--- Supplied data ---

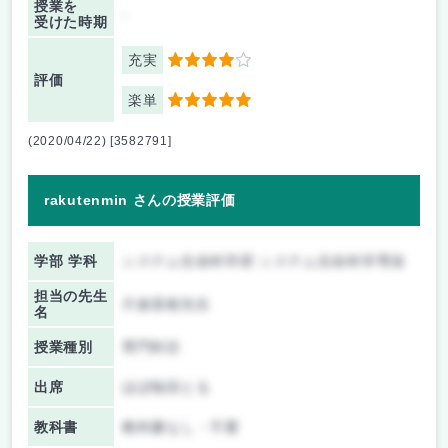
授業を
-
受けた時期
充実
4
評価
楽単
5
(2020/04/22) [3582791]
rakutenmin さんの授業評価
学部 学科
システム生命科学府 システム生命科学専攻
担当の先生
片倉喜範先生
名
授業種別
専門科目
出席
ほぼ毎回とる
教科書
教科書なし・不要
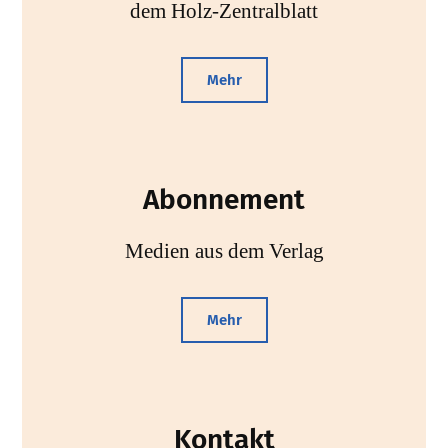
dem Holz-Zentralblatt
Mehr
Abonnement
Medien aus dem Verlag
Mehr
Kontakt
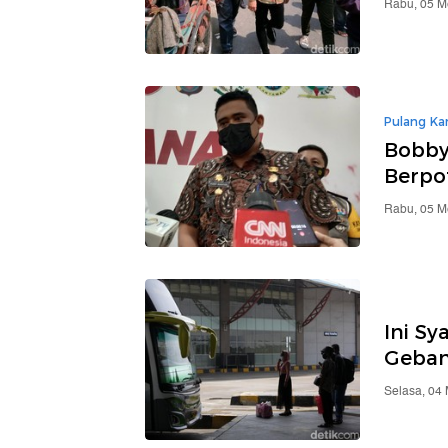
Rabu, 05 M
Pulang Ka
Bobby
Berpo
Rabu, 05 M
Ini Sy
Geban
Selasa, 04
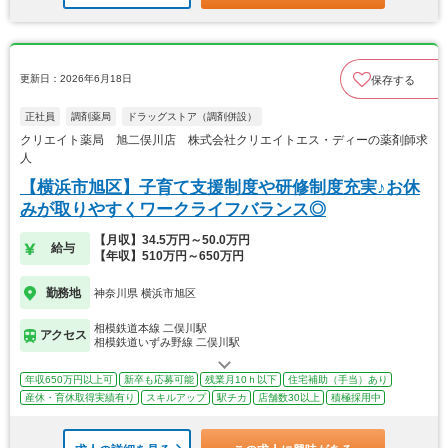
更新日：2026年6月18日
保存する
正社員
調剤薬局
ドラッグストア（調剤併設）
クリエイト薬局 旭二俣川店 株式会社クリエイトエス・ディーの薬剤師求
人
【横浜市旭区】子育て支援制度や研修制度充実♪お休
みが取りやすくワークライフバランス◎
【月収】34.5万円～50.0万円
給与
【年収】510万円～650万円
勤務地
神奈川県 横浜市旭区
相模鉄道本線 二俣川駅
アクセス
相模鉄道いずみ野線 二俣川駅
年収650万円以上可
新卒も応募可能
残業月10ｈ以下
住宅補助（手当）あり
産休・育休取得実績有り
スキルアップ
駅チカ
店舗数30以上
積極採用中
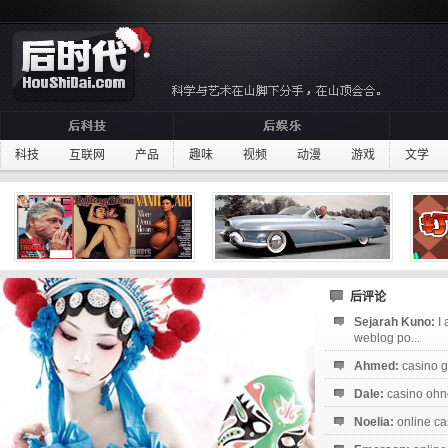
科技
互联网
产品
趣味
视频
动漫
游戏
文学
后评论
Sejarah Kuno:
I
weblog po...
Ahmed:
casino g
Dale:
casino ohne
Noelia:
online ca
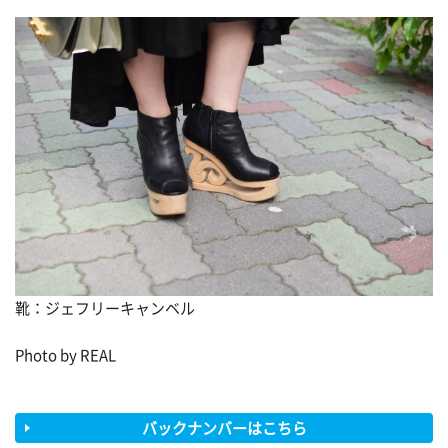
靴：ジェフリーキャンベル
Photo by REAL
バックナンバーはこちら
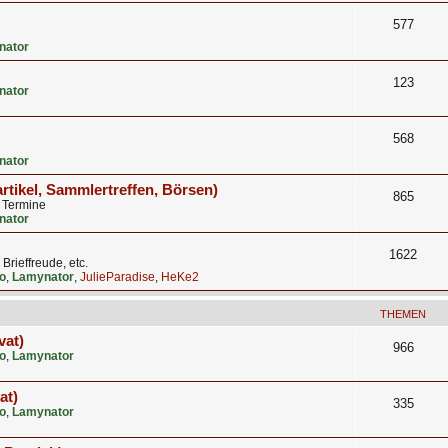
577
nator
123
nator
568
nator
artikel, Sammlertreffen, Börsen)
865
, Termine
nator
1622
rieffreude, etc.
o
,
Lamynator
,
JulieParadise
,
HeKe2
THEMEN
vat)
966
o
,
Lamynator
at)
335
o
,
Lamynator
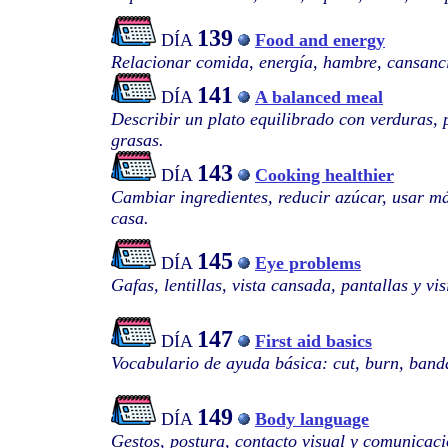
139
DÍA
Food and energy
Relacionar comida, energía, hambre, cansanci
141
DÍA
A balanced meal
Describir un plato equilibrado con verduras, 
grasas.
143
DÍA
Cooking healthier
Cambiar ingredientes, reducir azúcar, usar m
casa.
145
DÍA
Eye problems
Gafas, lentillas, vista cansada, pantallas y vis
147
DÍA
First aid basics
Vocabulario de ayuda básica: cut, burn, band
149
DÍA
Body language
Gestos, postura, contacto visual y comunicaci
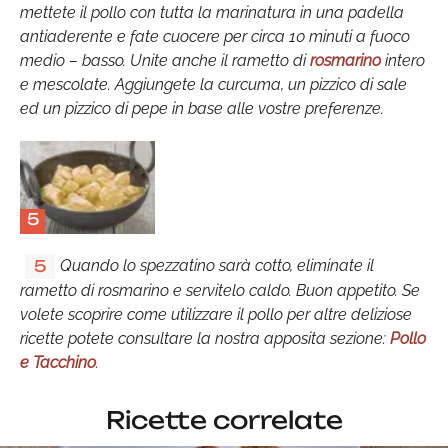
mettete il pollo con tutta la marinatura in una padella
antiaderente e fate cuocere per circa 10 minuti a fuoco
medio – basso. Unite anche il rametto di
rosmarino
intero
e mescolate. Aggiungete la curcuma, un pizzico di sale
ed un pizzico di pepe in base alle vostre preferenze.
5
Quando lo spezzatino sarà cotto, eliminate il
5
rametto di rosmarino e servitelo caldo. Buon appetito. Se
volete scoprire come utilizzare il pollo per altre deliziose
ricette potete consultare la nostra apposita sezione:
Pollo
e Tacchino
.
Ricette correlate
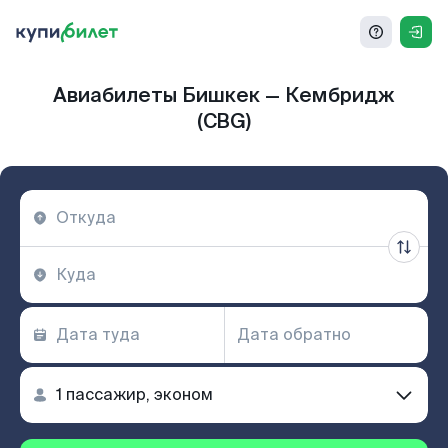
Авиабилеты Бишкек — Кембридж
(CBG)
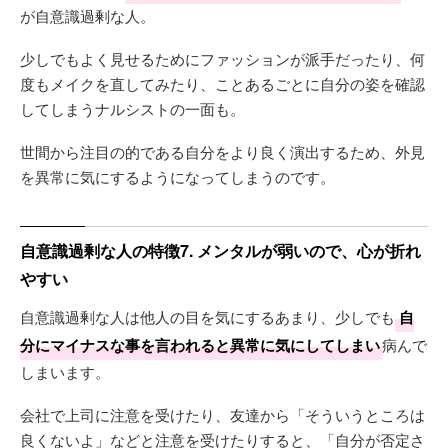
が自意識過剰な人。
少しでもよく見せるためにファッションが派手だったり、何
度もメイクを直してみたり、ことあるごとに自分の姿を確認
してしまうナルシストの一面も。
世間から注目の的である自分をより良く演出するため、外見
を異常に気にするようになってしまうのです。
自意識過剰な人の特徴7. メンタルが弱いので、心が折れ
やすい
自意識過剰な人は他人の目を気にするあまり、少しでも
自
分にマイナスな事を言われると異常に気にしてしまい
病んで
しまいます。
会社で上司に注意を受けたり、友達から「そういうところは
良くないよ」などと注意を受けたりすると、「自分が否定さ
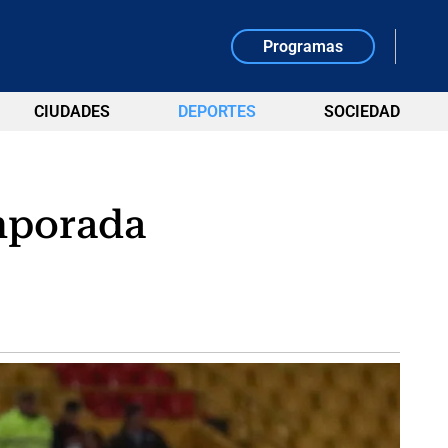
Programas
CIUDADES
DEPORTES
SOCIEDAD
emporada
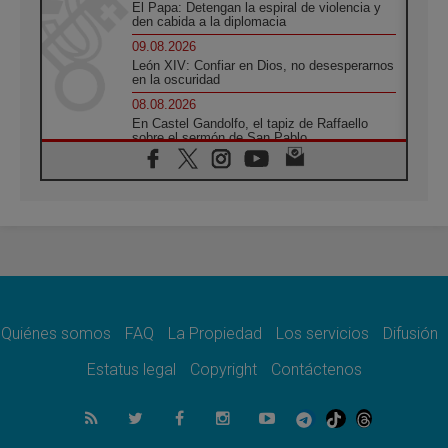
El Papa: Detengan la espiral de violencia y
den cabida a la diplomacia
09.08.2026
León XIV: Confiar en Dios, no desesperarnos
en la oscuridad
08.08.2026
En Castel Gandolfo, el tapiz de Raffaello
sobre el sermón de San Pablo
08.08.2026
En Colombia, «la paz no se compra con una
firma»
08.08.2026
En Venezuela celebraron los 416 años del
Santo Cristo de La Grita
08.08.2026
El Papa: en Santa Ágata contemplamos la
victoria del amor sobre la muerte
Quiénes somos
FAQ
La Propiedad
Los servicios
Difusión
08.08.2026
León XIV visitará el Santuario de la Madre
Estatus legal
Copyright
Contáctenos
del Buen Consejo de Genazzano
07.08.2026
Filipinas: el Vicariato Apostólico de Calapán
se convierte en diócesis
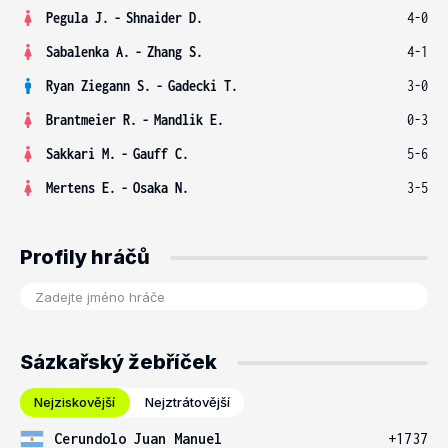
Pegula J.
-
Shnaider D.
4-0
Sabalenka A.
-
Zhang S.
4-1
Ryan Ziegann S.
-
Gadecki T.
3-0
Brantmeier R.
-
Mandlik E.
0-3
Sakkari M.
-
Gauff C.
5-6
Mertens E.
-
Osaka N.
3-5
Profily hráčů
Sázkařský žebříček
Nejziskovější
Nejztrátovější
Cerundolo Juan Manuel
+1737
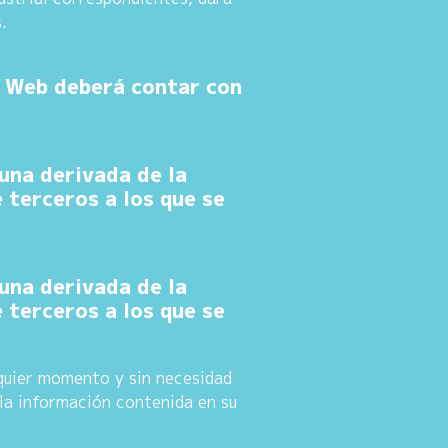
.
a Web deberá contar con
una derivada de la
 terceros a los que se
una derivada de la
 terceros a los que se
lquier momento y sin necesidad
 la información contenida en su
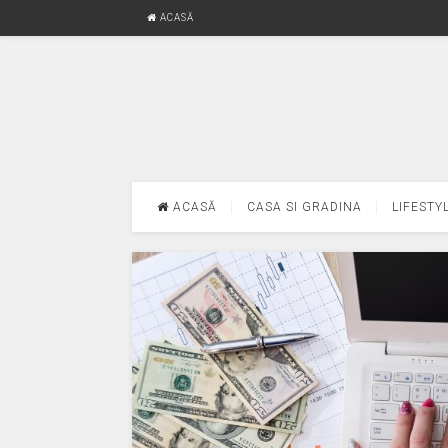
ACASĂ
ACASĂ
CASA SI GRADINA
LIFESTY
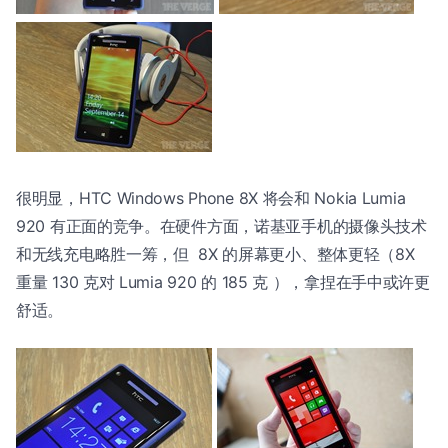
很明显，HTC Windows Phone 8X 将会和 Nokia Lumia
920 有正面的竞争。在硬件方面，诺基亚手机的摄像头技术
和无线充电略胜一筹，但 8X 的屏幕更小、整体更轻（8X
重量 130 克对 Lumia 920 的 185 克 ），拿捏在手中或许更
舒适。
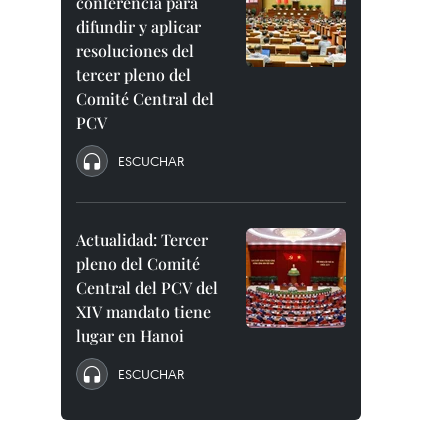
conferencia para
difundir y aplicar
resoluciones del
tercer pleno del
Comité Central del
PCV
ESCUCHAR
Actualidad: Tercer
pleno del Comité
Central del PCV del
XIV mandato tiene
lugar en Hanoi
ESCUCHAR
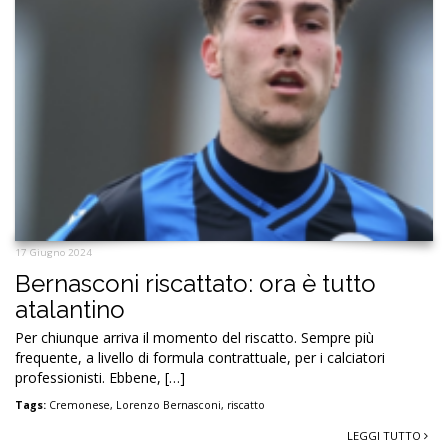
17 Giugno 2024
Bernasconi riscattato: ora è tutto
atalantino
Per chiunque arriva il momento del riscatto. Sempre più
frequente, a livello di formula contrattuale, per i calciatori
professionisti. Ebbene, […]
Tags:
Cremonese
,
Lorenzo Bernasconi
,
riscatto
LEGGI TUTTO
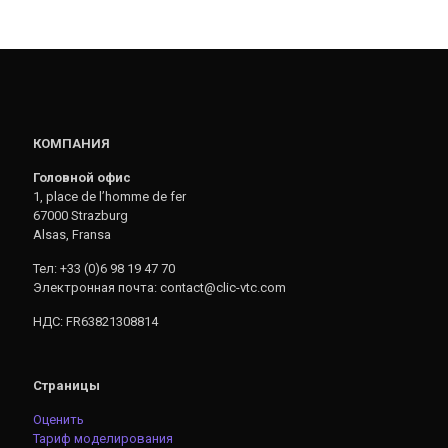
КОМПАНИЯ
Головной офис
1, place de l’homme de fer
67000 Strazburg
Alsas, Fransa
Тел: +33 (0)6 98 19 47 70
Электронная почта: contact@clic-vtc.com
НДС: FR63821308814
Страницы
Оценить
Тариф моделирования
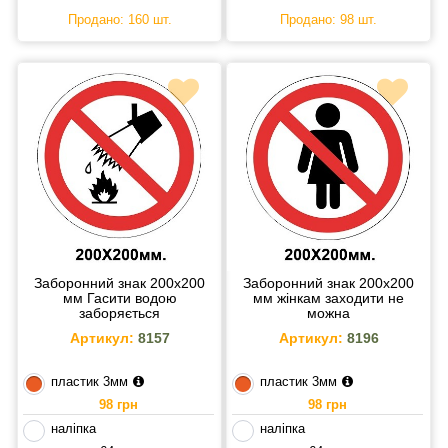
Продано: 160 шт.
Продано: 98 шт.
Заборонний знак 200х200
Заборонний знак 200х200
мм Гасити водою
мм жінкам заходити не
заборяється
можна
Артикул:
8157
Артикул:
8196
пластик 3мм
пластик 3мм
98 грн
98 грн
наліпка
наліпка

---

Task to complete >>
Pictures do not belong in the copy. Reproduce the rest of the data exactly.

Written response >>
授業を
-
受けた時期
充実
4
評価
楽単
5
(2020/04/22) [3582791]
rakutenmin さんの授業評価
学部 学科
システム生命科学府 システム生命科学専攻
担当の先生
片倉喜範先生
名
授業種別
専門科目
出席
ほぼ毎回とる
教科書
教科書なし・不要
dem Holz-Zentralblatt
Mehr
Abonnement
Medien aus dem Verlag
Mehr
Kontakt
Rabu, 05 M
Pulang Ka
Bobby
Berpo
Rabu, 05 M
Ini Sy
Geban
Selasa, 04
更新日：2026年6月18日
保存する
正社員
調剤薬局
ドラッグストア（調剤併設）
クリエイト薬局 旭二俣川店 株式会社クリエイトエス・ディーの薬剤師求
人
【横浜市旭区】子育て支援制度や研修制度充実♪お休
みが取りやすくワークライフバランス◎
【月収】34.5万円～50.0万円
給与
【年収】510万円～650万円
勤務地
神奈川県 横浜市旭区
相模鉄道本線 二俣川駅
アクセス
相模鉄道いずみ野線 二俣川駅
年収650万円以上可
新卒も応募可能
残業月10ｈ以下
住宅補助（手当）あり
産休・育休取得実績有り
スキルアップ
駅チカ
店舗数30以上
積極採用中
科技
互联网
产品
趣味
视频
动漫
游戏
文学
后评论
Sejarah Kuno:
I
weblog po...
Ahmed:
casino g
Dale:
casino ohne
Noelia:
online ca
靴：ジェフリーキャンベル
Photo by REAL
バックナンバーはこちら
577
nator
123
nator
568
nator
artikel, Sammlertreffen, Börsen)
865
, Termine
nator
1622
rieffreude, etc.
o
,
Lamynator
,
JulieParadise
,
HeKe2
THEMEN
vat)
966
o
,
Lamynator
at)
335
o
,
Lamynator
139
DÍA
Food and energy
Relacionar comida, energía, hambre, cansanci
141
DÍA
A balanced meal
Describir un plato equilibrado con verduras, 
grasas.
143
DÍA
Cooking healthier
Cambiar ingredientes, reducir azúcar, usar m
casa.
145
DÍA
Eye problems
Gafas, lentillas, vista cansada, pantallas y vis
147
DÍA
First aid basics
Vocabulario de ayuda básica: cut, burn, band
149
DÍA
Body language
Gestos, postura, contacto visual y comunicaci
mettete il pollo con tutta la marinatura in una padella
antiaderente e fate cuocere per circa 10 minuti a fuoco
medio – basso. Unite anche il rametto di
rosmarino
intero
e mescolate. Aggiungete la curcuma, un pizzico di sale
ed un pizzico di pepe in base alle vostre preferenze.
5
Quando lo spezzatino sarà cotto, eliminate il
5
rametto di rosmarino e servitelo caldo. Buon appetito. Se
volete scoprire come utilizzare il pollo per altre deliziose
ricette potete consultare la nostra apposita sezione:
Pollo
e Tacchino
.
Ricette correlate
Авиабилеты Бишкек — Кембридж
(CBG)
が自意識過剰な人。
少しでもよく見せるためにファッションが派手だったり、何
度もメイクを直してみたり、ことあるごとに自分の姿を確認
してしまうナルシストの一面も。
世間から注目の的である自分をより良く演出するため、外見
を異常に気にするようになってしまうのです。
自意識過剰な人の特徴7. メンタルが弱いので、心が折れ
やすい
自意識過剰な人は他人の目を気にするあまり、少しでも
自
分にマイナスな事を言われると異常に気にしてしまい
病んで
しまいます。
会社で上司に注意を受けたり、友達から「そういうところは
良くないよ」などと注意を受けたりすると、「自分が否定さ
Programas
CIUDADES
DEPORTES
SOCIEDAD
emporada
El Papa: Detengan la espiral de violencia y
den cabida a la diplomacia
09.08.2026
León XIV: Confiar en Dios, no desesperarnos
en la oscuridad
08.08.2026
En Castel Gandolfo, el tapiz de Raffaello
sobre el sermón de San Pablo
08.08.2026
En Colombia, «la paz no se compra con una
firma»
08.08.2026
En Venezuela celebraron los 416 años del
Santo Cristo de La Grita
08.08.2026
El Papa: en Santa Ágata contemplamos la
victoria del amor sobre la muerte
Quiénes somos
FAQ
La Propiedad
Los servicios
Difusión
08.08.2026
León XIV visitará el Santuario de la Madre
Estatus legal
Copyright
Contáctenos
del Buen Consejo de Genazzano
07.08.2026
Filipinas: el Vicariato Apostólico de Calapán
se convierte en diócesis
Pegula J.
-
Shnaider D.
4-0
Sabalenka A.
-
Zhang S.
4-1
Ryan Ziegann S.
-
Gadecki T.
3-0
Brantmeier R.
-
Mandlik E.
0-3
Sakkari M.
-
Gauff C.
5-6
Mertens E.
-
Osaka N.
3-5
Profily hráčů
Sázkařský žebříček
Nejziskovější
Nejztrátovější
Cerundolo Juan Manuel
+1737
.
a Web deberá contar con
una derivada de la
 terceros a los que se
una derivada de la
 terceros a los que se
lquier momento y sin necesidad
 la información contenida en su
ACASĂ
ACASĂ
CASA SI GRADINA
LIFESTY
很明显，HTC Windows Phone 8X 将会和 Nokia Lumia
920 有正面的竞争。在硬件方面，诺基亚手机的摄像头技术
和无线充电略胜一筹，但 8X 的屏幕更小、整体更轻（8X
重量 130 克对 Lumia 920 的 185 克 ），拿捏在手中或许更
舒适。
conferencia para
difundir y aplicar
resoluciones del
tercer pleno del
Comité Central del
PCV
ESCUCHAR
Actualidad: Tercer
pleno del Comité
Central del PCV del
XIV mandato tiene
lugar en Hanoi
ESCUCHAR
17 Giugno 2024
Bernasconi riscattato: ora è tutto
atalantino
Per chiunque arriva il momento del riscatto. Sempre più
frequente, a livello di formula contrattuale, per i calciatori
professionisti. Ebbene, […]
Tags:
Cremonese
,
Lorenzo Bernasconi
,
riscatto
LEGGI TUTTO
КОМПАНИЯ
Головной офис
1, place de l’homme de fer
67000 Strazburg
Alsas, Fransa
Тел: +33 (0)6 98 19 47 70
Электронная почта: contact@clic-vtc.com
НДС: FR63821308814
Страницы
Оценить
Тариф моделирования
Продано: 160 шт.
Продано: 98 шт.
Заборонний знак 200х200
Заборонний знак 200х200
мм Гасити водою
мм жінкам заходити не
заборяється
можна
Артикул:
8157
Артикул:
8196
пластик 3мм
пластик 3мм
98 грн
98 грн
наліпка
наліпка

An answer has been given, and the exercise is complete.